◆ What you are asked to do: Give every line of the material back exactly, images removed.

The records Block Start

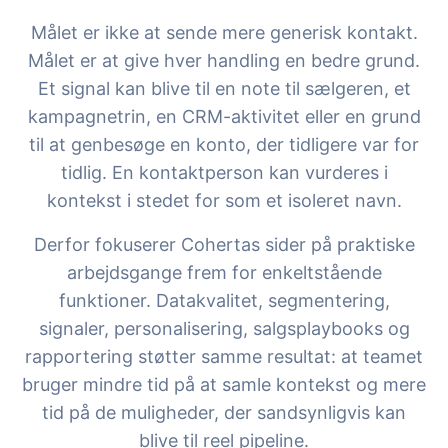
Målet er ikke at sende mere generisk kontakt.
Målet er at give hver handling en bedre grund.
Et signal kan blive til en note til sælgeren, et
kampagnetrin, en CRM-aktivitet eller en grund
til at genbesøge en konto, der tidligere var for
tidlig. En kontaktperson kan vurderes i
kontekst i stedet for som et isoleret navn.
Derfor fokuserer Cohertas sider på praktiske
arbejdsgange frem for enkeltstående
funktioner. Datakvalitet, segmentering,
signaler, personalisering, salgsplaybooks og
rapportering støtter samme resultat: at teamet
bruger mindre tid på at samle kontekst og mere
tid på de muligheder, der sandsynligvis kan
blive til reel pipeline.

The records Block End

◆ Solution to this problem:
Målet er ikke at sende mere generisk kontakt.
Målet er at give hver handling en bedre grund.
Et signal kan blive til en note til sælgeren, et
kampagnetrin, en CRM-aktivitet eller en grund
til at genbesøge en konto, der tidligere var for
tidlig. En kontaktperson kan vurderes i
kontekst i stedet for som et isoleret navn.
Derfor fokuserer Cohertas sider på praktiske
arbejdsgange frem for enkeltstående
funktioner. Datakvalitet, segmentering,
signaler, personalisering, salgsplaybooks og
rapportering støtter samme resultat: at teamet
bruger mindre tid på at samle kontekst og mere
tid på de muligheder, der sandsynligvis kan
blive til reel pipeline.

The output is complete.